Kaç kuleye tırmandım, kaç kuleden koşar adım bir başkasına geçtim anımsamıyorum. Durdum, soluklandım, fotograf çektim. Burçlardan dışarı bakıp, duvarın hemen dibinden başlayan ormanın içinden sıyrılan sarkık bıyıklı; kafalarında börkleri, ellerinde kılıçlarıyla gökten yağmur misali yağan oklardan şans eseri kurtulup burçlara tırmanan Hun Çerilerinin haykırışlarını duymayı umdum.
-‘’Bu görkemli duvarı bu gün bile yapmak cesaret ister’’ deyip ‘’ucuz Çin
mallarına bakarak Çin’i küçümseyenlere’’ hafif tertip içerledim. Sonra Çin’e girmeye çalışan atalarımı düşünüp onlara hak verdim. Geldikleri yer Gobi Çölü, girmek
istedikleri yer ise adeta yeryüzünde bir cennet.
-‘’Bizimkiler iyi ki saldırmış’’diyesim geliyor. Kan dökülmüş dökülmesine
ama o saldırılar olmasa da bu set yapılmazmış.

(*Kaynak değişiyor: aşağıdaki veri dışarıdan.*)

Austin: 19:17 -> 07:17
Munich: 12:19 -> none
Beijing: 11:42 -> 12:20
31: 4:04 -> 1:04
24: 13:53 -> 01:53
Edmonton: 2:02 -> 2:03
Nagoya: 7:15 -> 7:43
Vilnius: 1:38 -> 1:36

Sözün özü: Bu duvarı görmeden Çin’i gördüm, Çinlileri tanıyorum diyenleri
dudak bükerek dinleyin.
Dönüşte, Greace’i bıraktığım yerde hapşırırken buldum; üşütmüş olmalı.
-‘’God bless you!’’dedim.
-‘’Thank you.’’ diye yanıtladı. Meraklanıp sordum.

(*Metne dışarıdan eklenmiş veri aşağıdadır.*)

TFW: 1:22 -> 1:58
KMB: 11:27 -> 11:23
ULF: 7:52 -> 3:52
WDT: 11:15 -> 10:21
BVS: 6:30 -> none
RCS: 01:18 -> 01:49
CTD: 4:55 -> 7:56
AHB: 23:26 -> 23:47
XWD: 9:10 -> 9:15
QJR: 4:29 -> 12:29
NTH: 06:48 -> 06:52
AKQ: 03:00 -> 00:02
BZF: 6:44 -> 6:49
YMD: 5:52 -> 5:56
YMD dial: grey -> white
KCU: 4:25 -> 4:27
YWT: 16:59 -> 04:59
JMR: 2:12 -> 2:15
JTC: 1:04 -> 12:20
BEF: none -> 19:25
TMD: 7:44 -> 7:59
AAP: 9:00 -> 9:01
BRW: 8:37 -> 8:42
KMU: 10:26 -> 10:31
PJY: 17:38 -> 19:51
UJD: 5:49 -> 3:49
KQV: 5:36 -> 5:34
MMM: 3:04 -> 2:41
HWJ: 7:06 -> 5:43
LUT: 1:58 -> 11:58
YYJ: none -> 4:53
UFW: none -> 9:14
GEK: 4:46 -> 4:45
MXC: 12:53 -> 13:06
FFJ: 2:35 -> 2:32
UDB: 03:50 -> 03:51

-‘’Çince’de God bless you (*)nasıl söyleniyor?’’
Durdu. ‘’Acaba nasıl yanıt versem’’ diye düşünür gibi bir süre bekledi.
-‘’Bizde sizin anladığınız manada tanrı olmadığı için biri hapşırınca God bless you demeyiz’’
deyip ekledi.
-‘’Buradan sonraki durağımız Tiananmen meydanı ‘’.
PEKİN-BEİJİNG
Yaklaşık 230 bin yıllık geçmişi
olduğu söylenen, İÖ 700 yılından beri sürekli yerleşimin olduğu Pekin, 1420
yılında Çin’in resmi başkenti olmuş. Çinliler Pekin’e Beijing; ‘’Kuzey Başkenti’’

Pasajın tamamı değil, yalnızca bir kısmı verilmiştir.